# About this task
Lines with the word "企业数量": copy all of them from the entries below.

# The input
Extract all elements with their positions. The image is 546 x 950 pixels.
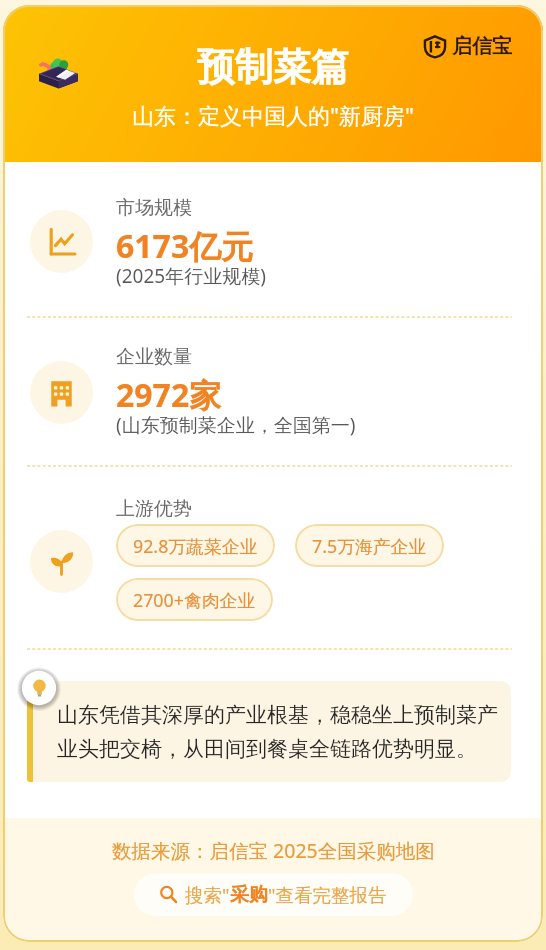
staticText: 上游优势	[116, 497, 192, 521]
other: 预制菜	[39, 57, 78, 87]
staticText: 数据来源：启信宝 2025全国采购地图	[112, 837, 435, 864]
staticText: 6173亿元	[116, 224, 254, 268]
button[interactable]: 搜索"	[134, 873, 413, 916]
staticText: (山东预制菜企业，全国第一)	[116, 412, 356, 438]
staticText: 7.5万海产企业	[312, 534, 427, 558]
staticText: 启信宝	[452, 34, 512, 59]
staticText: 采购	[230, 883, 268, 907]
button[interactable]: 2700+禽肉企业	[116, 578, 273, 621]
staticText: "查看完整报告	[268, 882, 387, 907]
staticText: 山东：定义中国人的"新厨房"	[132, 100, 414, 130]
staticText: 预制菜篇	[197, 43, 349, 91]
button[interactable]: 启信宝 logo	[423, 34, 512, 59]
staticText: 2700+禽肉企业	[133, 588, 256, 612]
staticText: (2025年行业规模)	[116, 263, 266, 289]
staticText: 92.8万蔬菜企业	[133, 534, 258, 558]
staticText: 2972家	[116, 373, 222, 417]
button[interactable]: 市场规模	[3, 172, 543, 316]
staticText: 山东凭借其深厚的产业根基，稳稳坐上预制菜产业头把交椅，从田间到餐桌全链路优势明显…	[57, 702, 507, 762]
staticText: 市场规模	[116, 196, 192, 220]
button[interactable]: 92.8万蔬菜企业	[116, 524, 275, 567]
staticText: 搜索"	[185, 882, 230, 907]
button[interactable]: 7.5万海产企业	[295, 524, 444, 567]
staticText: 企业数量	[116, 345, 192, 369]
button[interactable]: 企业数量	[3, 321, 543, 465]
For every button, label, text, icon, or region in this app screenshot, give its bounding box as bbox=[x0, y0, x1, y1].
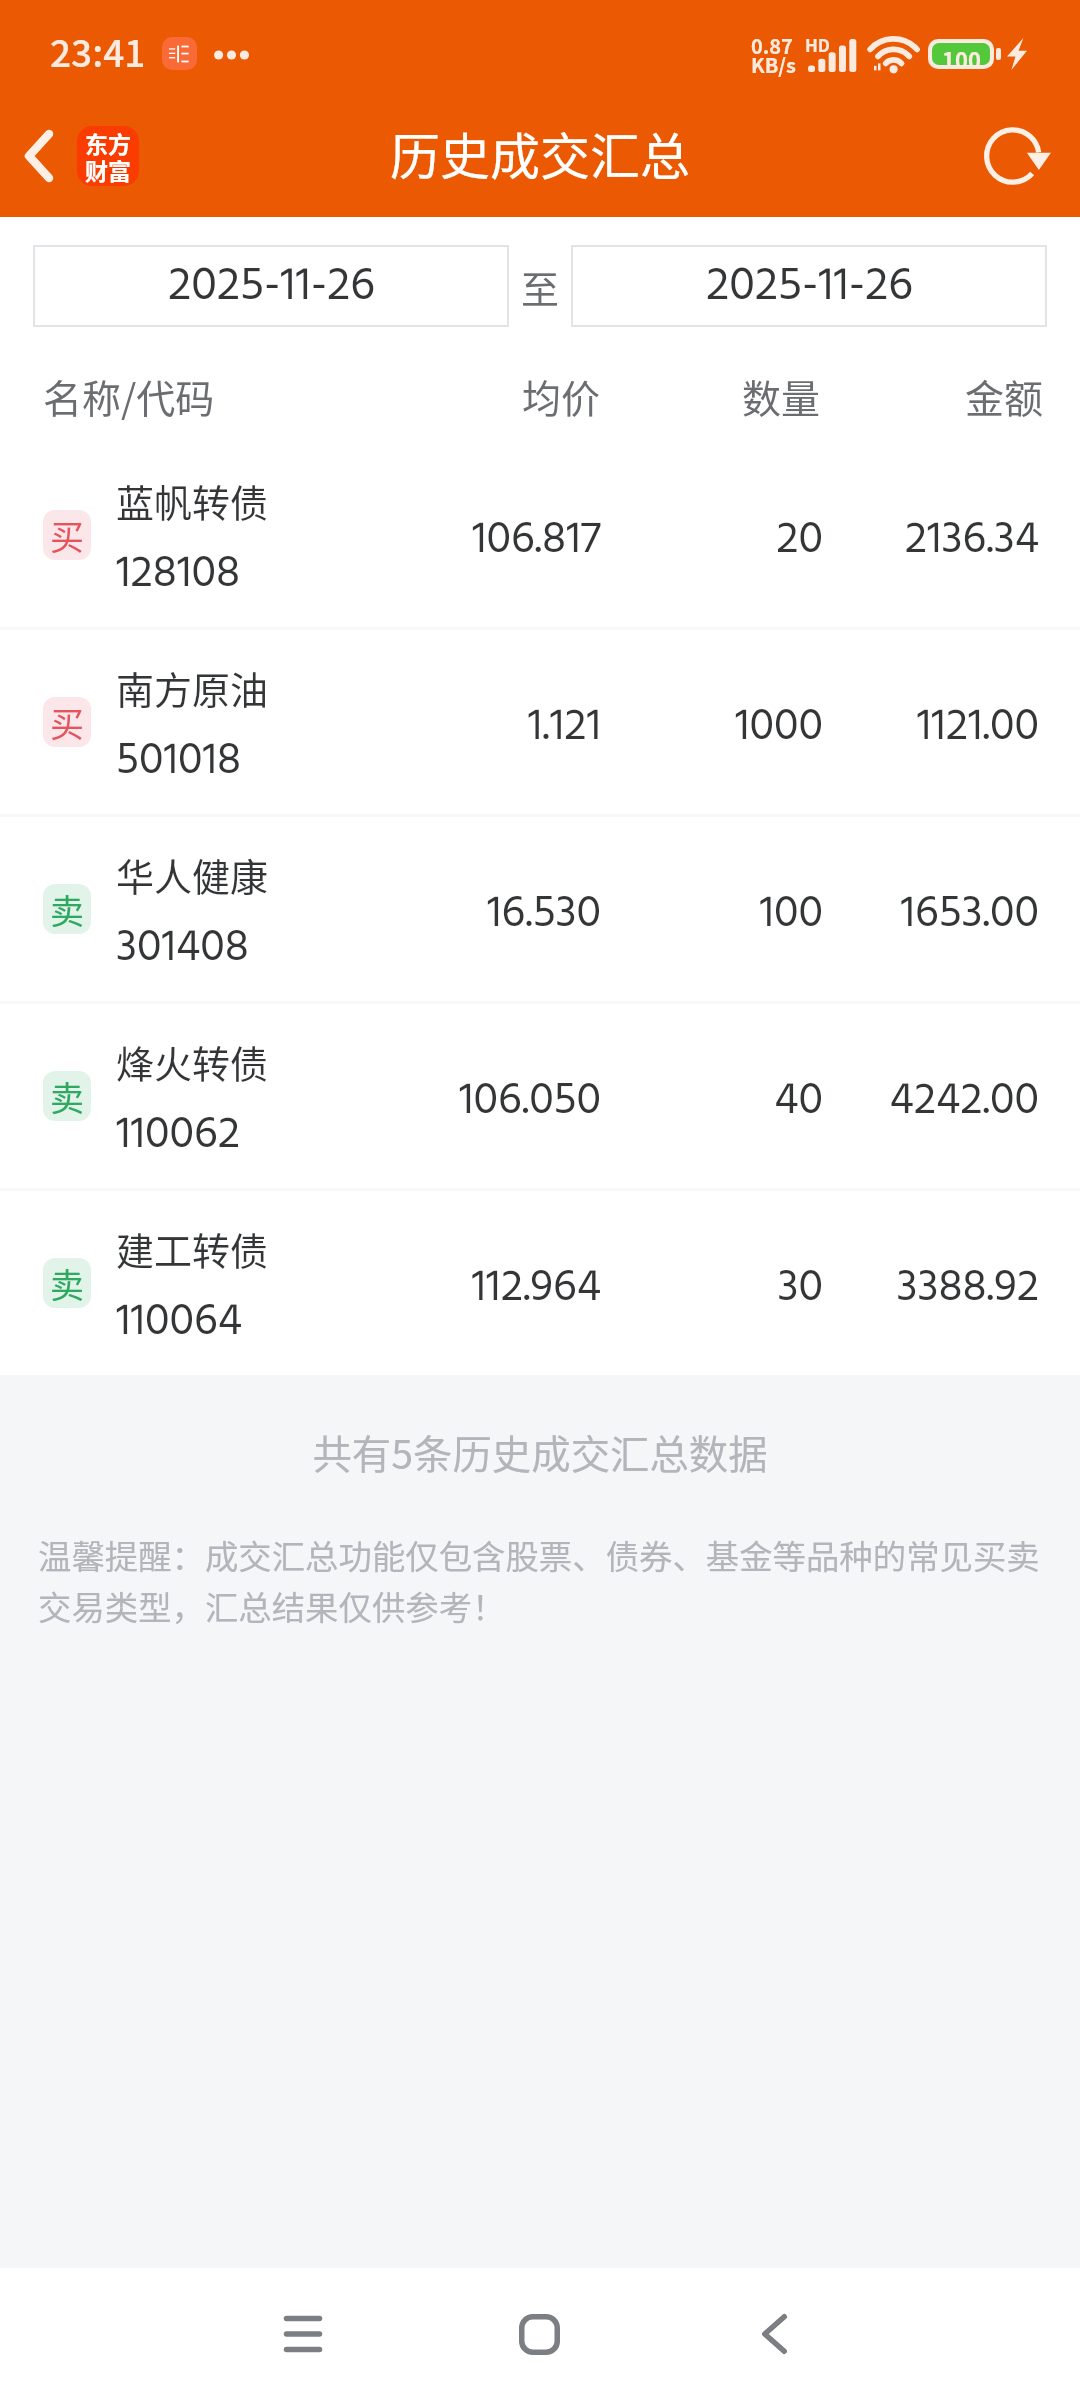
staticText: 历史成交汇总 bbox=[390, 117, 690, 189]
staticText: 110062 bbox=[116, 1100, 240, 1172]
button[interactable]: 返回 bbox=[714, 2268, 834, 2400]
staticText: 100 bbox=[602, 879, 823, 951]
staticText: 100 bbox=[942, 43, 981, 65]
staticText: 20 bbox=[602, 505, 823, 577]
staticText: 金额 bbox=[826, 368, 1043, 424]
staticText: 卖 bbox=[50, 1259, 84, 1308]
staticText: HD bbox=[805, 32, 831, 57]
staticText: 烽火转债 bbox=[116, 1034, 269, 1089]
staticText: 名称/代码 bbox=[43, 368, 215, 424]
staticText: 东方 财富 bbox=[85, 126, 131, 186]
staticText: 建工转债 bbox=[116, 1221, 269, 1276]
staticText: 温馨提醒：成交汇总功能仅包含股票、债券、基金等品种的常见买卖交易类型，汇总结果仅… bbox=[38, 1530, 1044, 1629]
staticText: 2136.34 bbox=[822, 505, 1039, 577]
staticText: 4242.00 bbox=[822, 1066, 1039, 1138]
staticText: 均价 bbox=[430, 368, 600, 424]
staticText: 蓝帆转债 bbox=[116, 473, 269, 528]
staticText: 301408 bbox=[116, 913, 249, 985]
button[interactable]: 卖 bbox=[0, 1004, 1080, 1188]
staticText: 2025-11-26 bbox=[706, 249, 913, 324]
staticText: 2025-11-26 bbox=[168, 249, 375, 324]
staticText: 卖 bbox=[50, 885, 84, 934]
button[interactable]: 买 bbox=[0, 443, 1080, 627]
staticText: 1121.00 bbox=[822, 692, 1039, 764]
staticText: 共有5条历史成交汇总数据 bbox=[0, 1423, 1080, 1480]
staticText: 30 bbox=[602, 1253, 823, 1325]
button[interactable]: 主页 bbox=[479, 2268, 599, 2400]
button[interactable]: 东方财富 bbox=[77, 126, 139, 186]
button[interactable]: 2025-11-26 bbox=[33, 245, 509, 327]
button[interactable]: 刷新 bbox=[958, 95, 1080, 217]
staticText: 1.121 bbox=[431, 692, 601, 764]
staticText: 至 bbox=[521, 259, 560, 314]
staticText: 1653.00 bbox=[822, 879, 1039, 951]
staticText: 128108 bbox=[116, 539, 241, 611]
button[interactable]: 买 bbox=[0, 630, 1080, 814]
button[interactable]: 卖 bbox=[0, 1191, 1080, 1375]
staticText: 23:41 bbox=[50, 24, 146, 78]
staticText: 110064 bbox=[116, 1287, 243, 1359]
staticText: 卖 bbox=[50, 1072, 84, 1121]
button[interactable]: 最近任务 bbox=[243, 2268, 363, 2400]
button[interactable]: 返回 bbox=[0, 95, 77, 217]
staticText: KB/s bbox=[751, 50, 796, 79]
staticText: 买 bbox=[50, 511, 84, 560]
staticText: 华人健康 bbox=[116, 847, 269, 902]
staticText: 数量 bbox=[599, 368, 820, 424]
button[interactable]: 2025-11-26 bbox=[571, 245, 1047, 327]
staticText: 南方原油 bbox=[116, 660, 269, 715]
staticText: 3388.92 bbox=[822, 1253, 1039, 1325]
staticText: 买 bbox=[50, 698, 84, 747]
staticText: 1000 bbox=[602, 692, 823, 764]
staticText: 16.530 bbox=[431, 879, 601, 951]
staticText: 501018 bbox=[116, 726, 242, 798]
staticText: 106.050 bbox=[431, 1066, 601, 1138]
staticText: 40 bbox=[602, 1066, 823, 1138]
button[interactable]: 卖 bbox=[0, 817, 1080, 1001]
staticText: 112.964 bbox=[431, 1253, 601, 1325]
staticText: 0.87 bbox=[751, 31, 793, 60]
staticText: 106.817 bbox=[431, 505, 601, 577]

# Task result
staticText: 企业数量	[116, 345, 192, 369]
button[interactable]: 企业数量	[3, 321, 543, 465]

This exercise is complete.